**What to produce**: Where does the word "Güvenlik" occur in the entries below? Copy every line that has it.

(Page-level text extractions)
________________________

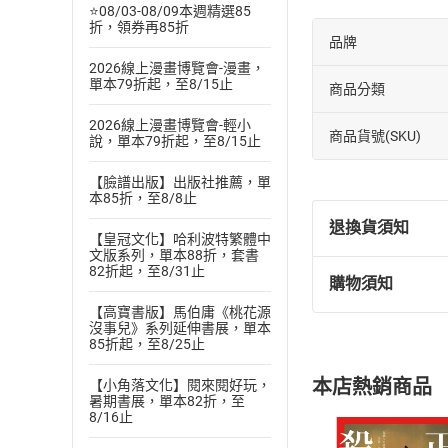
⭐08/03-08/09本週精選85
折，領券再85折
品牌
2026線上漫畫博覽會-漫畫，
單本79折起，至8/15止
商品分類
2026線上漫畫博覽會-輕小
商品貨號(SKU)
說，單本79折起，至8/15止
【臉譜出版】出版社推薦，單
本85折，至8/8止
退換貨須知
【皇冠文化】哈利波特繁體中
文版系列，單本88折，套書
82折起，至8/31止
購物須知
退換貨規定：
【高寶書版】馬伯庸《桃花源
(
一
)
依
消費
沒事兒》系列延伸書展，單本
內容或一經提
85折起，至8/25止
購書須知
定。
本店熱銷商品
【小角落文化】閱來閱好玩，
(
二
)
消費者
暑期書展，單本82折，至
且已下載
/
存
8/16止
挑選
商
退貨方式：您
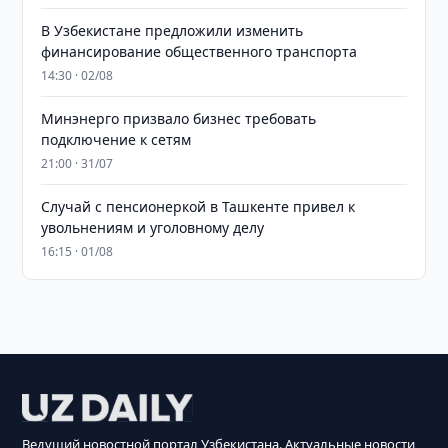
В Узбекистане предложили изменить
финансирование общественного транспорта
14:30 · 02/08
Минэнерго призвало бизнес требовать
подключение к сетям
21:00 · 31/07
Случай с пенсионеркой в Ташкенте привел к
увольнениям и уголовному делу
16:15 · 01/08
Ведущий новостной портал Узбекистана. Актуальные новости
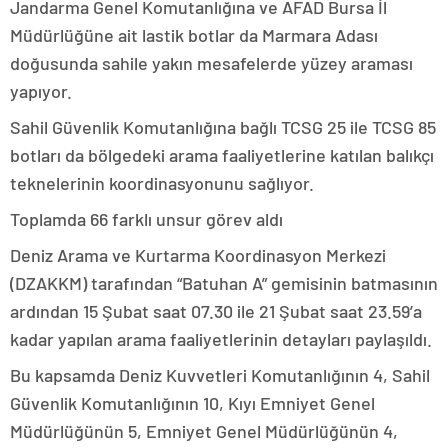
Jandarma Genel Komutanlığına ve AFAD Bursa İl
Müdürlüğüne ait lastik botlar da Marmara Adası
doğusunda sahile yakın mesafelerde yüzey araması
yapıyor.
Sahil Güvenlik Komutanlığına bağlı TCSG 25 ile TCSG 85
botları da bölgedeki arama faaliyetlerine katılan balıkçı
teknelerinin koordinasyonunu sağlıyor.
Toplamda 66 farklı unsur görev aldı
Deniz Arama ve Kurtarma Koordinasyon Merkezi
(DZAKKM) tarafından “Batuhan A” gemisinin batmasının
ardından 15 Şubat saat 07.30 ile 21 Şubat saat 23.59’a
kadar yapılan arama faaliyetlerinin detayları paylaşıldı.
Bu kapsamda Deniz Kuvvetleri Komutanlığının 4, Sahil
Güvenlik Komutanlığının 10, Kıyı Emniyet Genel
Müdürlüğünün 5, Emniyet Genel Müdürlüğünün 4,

________________________

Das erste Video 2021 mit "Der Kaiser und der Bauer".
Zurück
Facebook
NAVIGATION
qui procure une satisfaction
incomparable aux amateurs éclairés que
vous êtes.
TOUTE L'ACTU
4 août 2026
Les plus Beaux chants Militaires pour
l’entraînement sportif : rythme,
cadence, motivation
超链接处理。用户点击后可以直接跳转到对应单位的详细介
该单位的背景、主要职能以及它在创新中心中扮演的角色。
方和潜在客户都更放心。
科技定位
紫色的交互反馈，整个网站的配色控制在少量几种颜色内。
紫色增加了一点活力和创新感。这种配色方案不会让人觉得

________________________

**Result**:
Sahil Güvenlik Komutanlığına bağlı TCSG 25 ile TCSG 85
Güvenlik Komutanlığının 10, Kıyı Emniyet Genel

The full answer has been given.